Segment Open

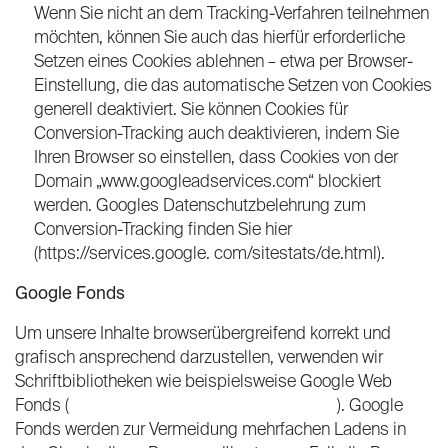
Wenn Sie nicht an dem Tracking-Verfahren teilnehmen
möchten, können Sie auch das hierfür erforderliche
Setzen eines Cookies ablehnen – etwa per Browser-
Einstellung, die das automatische Setzen von Cookies
generell deaktiviert. Sie können Cookies für
Conversion-Tracking auch deaktivieren, indem Sie
Ihren Browser so einstellen, dass Cookies von der
Domain „www.googleadservices.com“ blockiert
werden. Googles Datenschutzbelehrung zum
Conversion-Tracking finden Sie hier
(https://services.google. com/sitestats/de.html).
Google Fonds
Um unsere Inhalte browserübergreifend korrekt und
grafisch ansprechend darzustellen, verwenden wir
Schriftbibliotheken wie beispielsweise Google Web
Fonds (
https://www.google.com/webfonds/
). Google
Fonds werden zur Vermeidung mehrfachen Ladens in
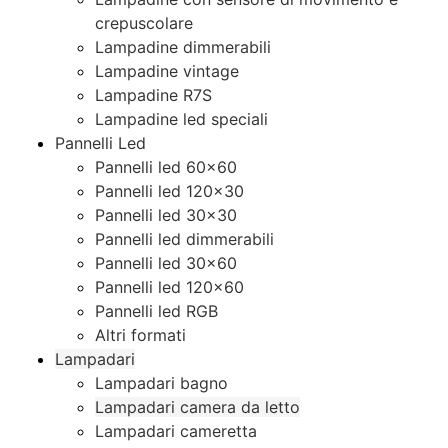
crepuscolare
Lampadine dimmerabili
Lampadine vintage
Lampadine R7S
Lampadine led speciali
Pannelli Led
Pannelli led 60×60
Pannelli led 120×30
Pannelli led 30×30
Pannelli led dimmerabili
Pannelli led 30×60
Pannelli led 120×60
Pannelli led RGB
Altri formati
Lampadari
Lampadari bagno
Lampadari camera da letto
Lampadari cameretta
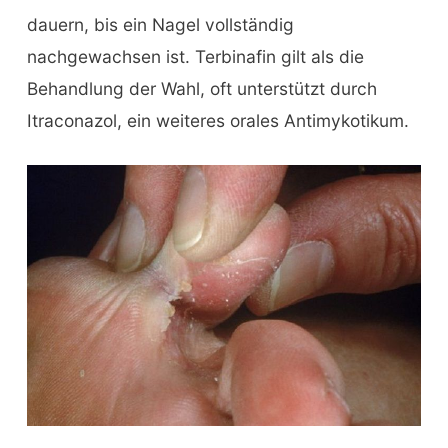
dauern, bis ein Nagel vollständig
nachgewachsen ist. Terbinafin gilt als die
Behandlung der Wahl, oft unterstützt durch
Itraconazol, ein weiteres orales Antimykotikum.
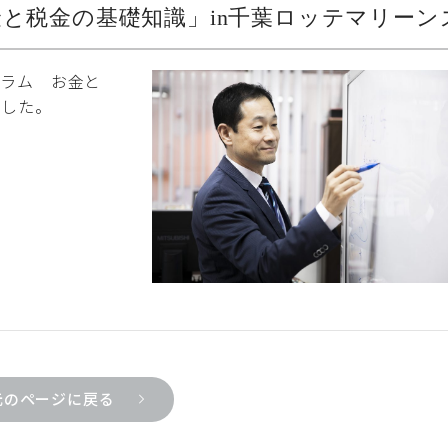
と税金の基礎知識」in千葉ロッテマリーン
グラム お金と
ました。
元のページに戻る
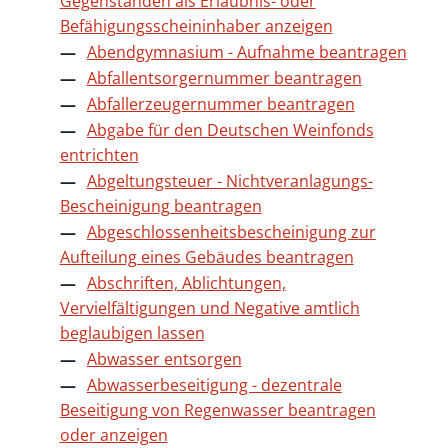
Gegenständen als Erlaubnis- oder
Befähigungsscheininhaber anzeigen
Abendgymnasium - Aufnahme beantragen
Abfallentsorgernummer beantragen
Abfallerzeugernummer beantragen
Abgabe für den Deutschen Weinfonds
entrichten
Abgeltungsteuer - Nichtveranlagungs-
Bescheinigung beantragen
Abgeschlossenheitsbescheinigung zur
Aufteilung eines Gebäudes beantragen
Abschriften, Ablichtungen,
Vervielfältigungen und Negative amtlich
beglaubigen lassen
Abwasser entsorgen
Abwasserbeseitigung - dezentrale
Beseitigung von Regenwasser beantragen
oder anzeigen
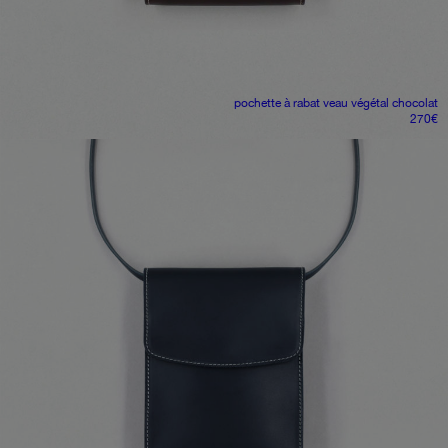
pochette à rabat
veau végétal chocolat
270
€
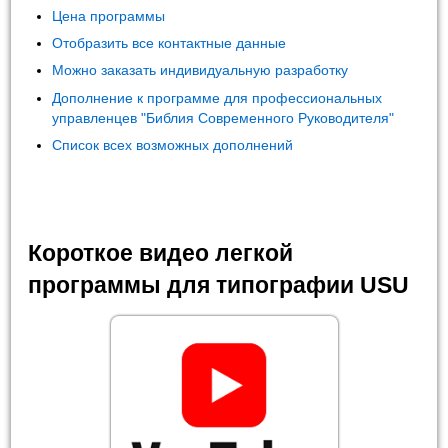
Цена программы
Отобразить все контактные данные
Можно заказать индивидуальную разработку
Дополнение к программе для профессиональных
управленцев "Библия Современного Руководителя"
Список всех возможных дополнений
Короткое видео легкой
программы для типографии USU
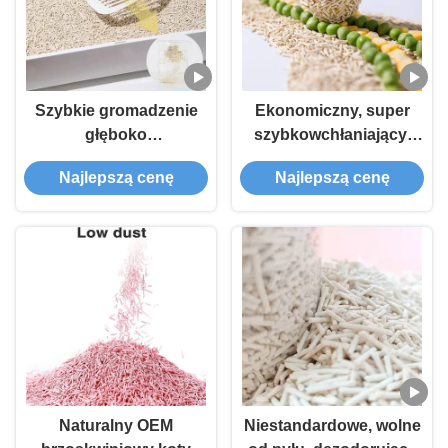
Szybkie gromadzenie
Ekonomiczny, super
głęboko
szybkowchłaniający,
dezodorowanego kotów
smakowy żwirek dla
Najlepszą cenę
Najlepszą cenę
tofu ze świeżym i
kota w kształcie paska,
naturalnym materiałem
mocno zbrylający, OEM
ODM, artykuły dla
zwierząt
Naturalny OEM
Niestandardowe, wolne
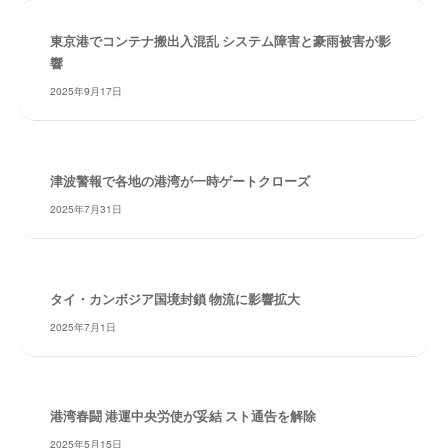
・
安
東京港でコンテナ搬出入混乱 システム障害と豪雨被害が影
全
響
・
2025年9月17日
経
験
・
実
津波警報で各地の港湾が一時ゲートクローズ
績
2025年7月31日
・
信
頼
～
タイ・カンボジア国境封鎖 物流に影響拡大
株
2025年7月1日
式
会
社
共
港湾春闘 港運中央労使が妥結 スト通告を解除
同
フ
2025年5月15日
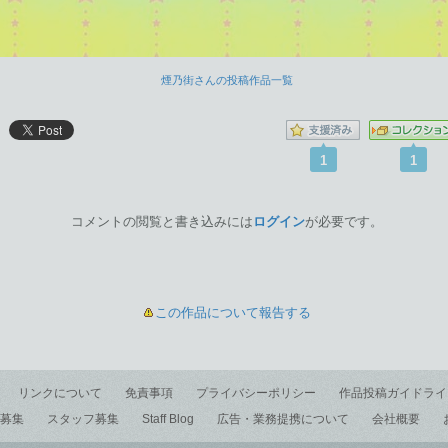
煙乃街さんの投稿作品一覧
1
1
コメントの閲覧と書き込みには
ログイン
が必要です。
この作品について報告する
リンクについて
免責事項
プライバシーポリシー
作品投稿ガイドライ
募集
スタッフ募集
Staff Blog
広告・業務提携について
会社概要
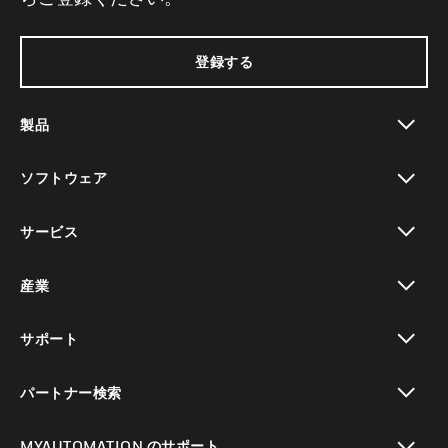
登録する
製品
toggle view
ソフトウェア
toggle view
サービス
toggle view
産業
toggle view
サポート
toggle view
パートナー検索
toggle view
MYAUTOMATION のサポート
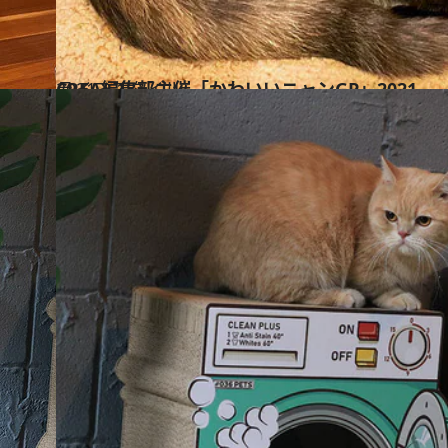
2021.2.18
CREA編集部主催「かわいいニャンGP」2021
ライフスタイル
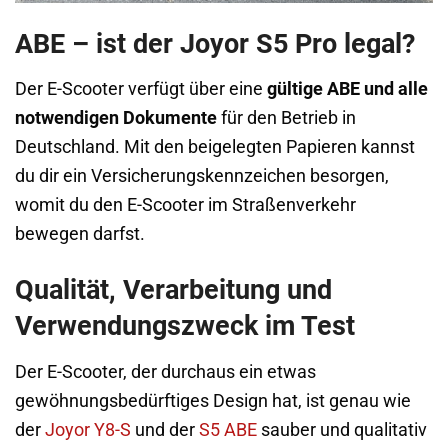
ABE – ist der Joyor S5 Pro legal?
Der E-Scooter verfügt über eine
gültige ABE
und alle
notwendigen Dokumente
für den Betrieb in
Deutschland. Mit den beigelegten Papieren kannst
du dir ein Versicherungskennzeichen besorgen,
womit du den E-Scooter im Straßenverkehr
bewegen darfst.
Qualität, Verarbeitung und
Verwendungszweck im Test
Der E-Scooter, der durchaus ein etwas
gewöhnungsbedürftiges Design hat, ist genau wie
der
Joyor Y8-S
und der
S5 ABE
sauber und qualitativ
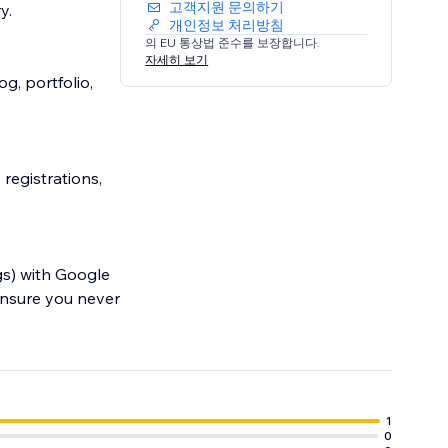
고객지원 문의하기
y.
개인정보 처리방침
의 EU 통상법 준수를 보장합니다.
자세히 보기
g, portfolio,
registrations,
gs) with Google
ensure you never
ralized.
1
0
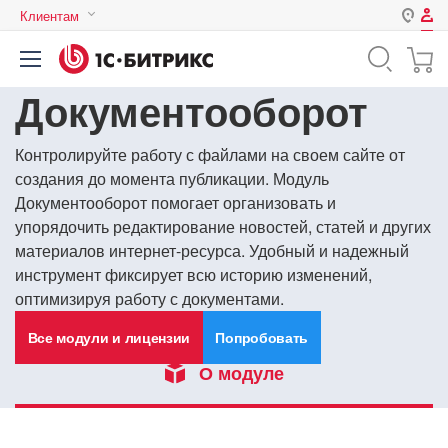
Клиентам
Авторизация
Россия
Документооборот
Нет аккаунта?
Зарегистрироваться
Казахстан
Беларусь
Логин
Контролируйте работу с файлами на своем сайте от
создания до момента публикации. Модуль
Документооборот помогает организовать и
упорядочить редактирование новостей, статей и других
Пароль
материалов интернет-ресурса. Удобный и надежный
инструмент фиксирует всю историю изменений,
Запомнить меня на этом
оптимизируя работу с документами.
компьютере
Все модули и лицензии
Попробовать
Забыли свой пароль?
О модуле
или войдите с помощью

Segment Closed

# About this task:
Each line that contains the string "oder" should be copied from the data above.

# Response for this exercise:
Gegenständen als Erlaubnis- oder
oder anzeigen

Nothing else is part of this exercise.